**How to complete this task:** Output nothing except the lines from the one containing "Horarios y reglamentos" through the final line of the data, both included, typed exactly, minus the pictures.

--- Data provided ---

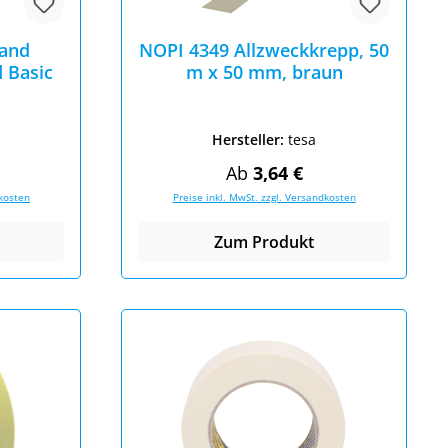
band
NOPI 4349 Allzweckkrepp, 50
 Basic
m x 50 mm, braun
Hersteller:
tesa
eis:
Regulärer Preis:
Ab
3,64 €
dkosten
Preise inkl. MwSt. zzgl. Versandkosten
Zum Produkt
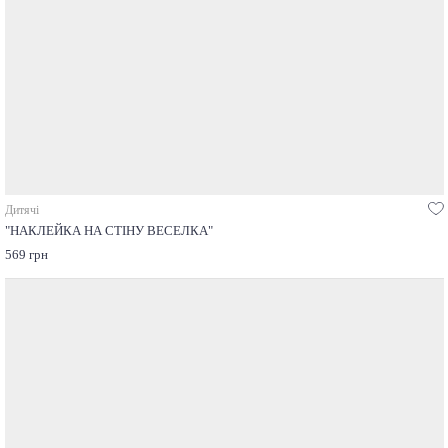
Дитячі
"НАКЛЕЙКА НА СТІНУ ВЕСЕЛКА"
569 грн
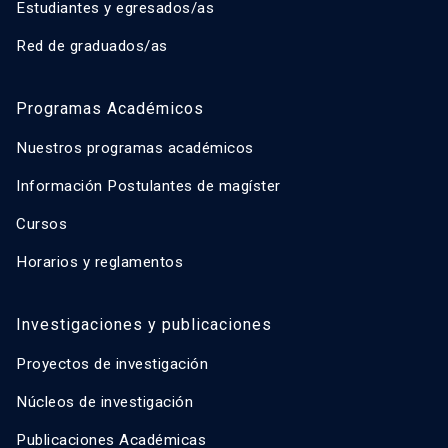
Estudiantes y egresados/as
Red de graduados/as
Programas Académicos
Nuestros programas académicos
Información Postulantes de magíster
Cursos
Horarios y reglamentos
Investigaciones y publicaciones
Proyectos de investigación
Núcleos de investigación
Publicaciones Académicas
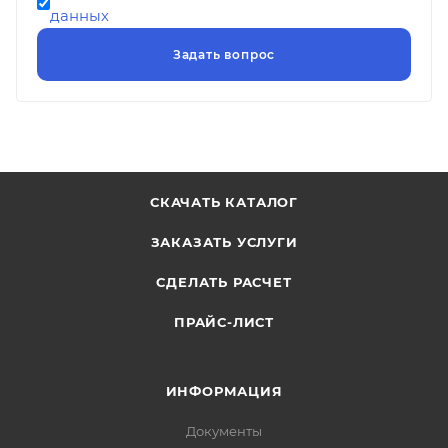
данных
СКАЧАТЬ КАТАЛОГ
ЗАКАЗАТЬ УСЛУГИ
СДЕЛАТЬ РАСЧЕТ
ПРАЙС-ЛИСТ
ИНФОРМАЦИЯ
Документы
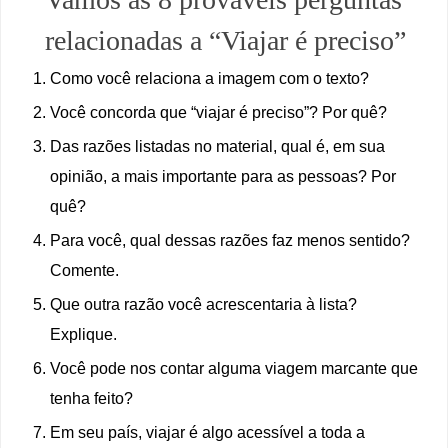
relacionadas a “Viajar é preciso”
Como você relaciona a imagem com o texto?
Você concorda que “viajar é preciso”? Por quê?
Das razões listadas no material, qual é, em sua
opinião, a mais importante para as pessoas? Por
quê?
Para você, qual dessas razões faz menos sentido?
Comente.
Que outra razão você acrescentaria à lista?
Explique.
Você pode nos contar alguma viagem marcante que
tenha feito?
Em seu país, viajar é algo acessível a toda a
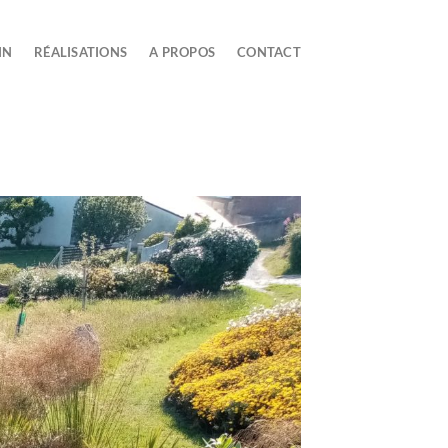
IN
RÉALISATIONS
A PROPOS
CONTACT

---

**Answer section:**
Horarios y reglamentos
Investigaciones y publicaciones
Proyectos de investigación
Núcleos de investigación
Publicaciones Académicas
данных
СКАЧАТЬ КАТАЛОГ
ЗАКАЗАТЬ УСЛУГИ
СДЕЛАТЬ РАСЧЕТ
ПРАЙС-ЛИСТ
ИНФОРМАЦИЯ
Документы
relacionadas a “Viajar é preciso”
Como você relaciona a imagem com o texto?
Você concorda que “viajar é preciso”? Por quê?
Das razões listadas no material, qual é, em sua
opinião, a mais importante para as pessoas? Por
quê?
Para você, qual dessas razões faz menos sentido?
Comente.
Que outra razão você acrescentaria à lista?
Explique.
Você pode nos contar alguma viagem marcante que
tenha feito?
Em seu país, viajar é algo acessível a toda a
IN
RÉALISATIONS
A PROPOS
CONTACT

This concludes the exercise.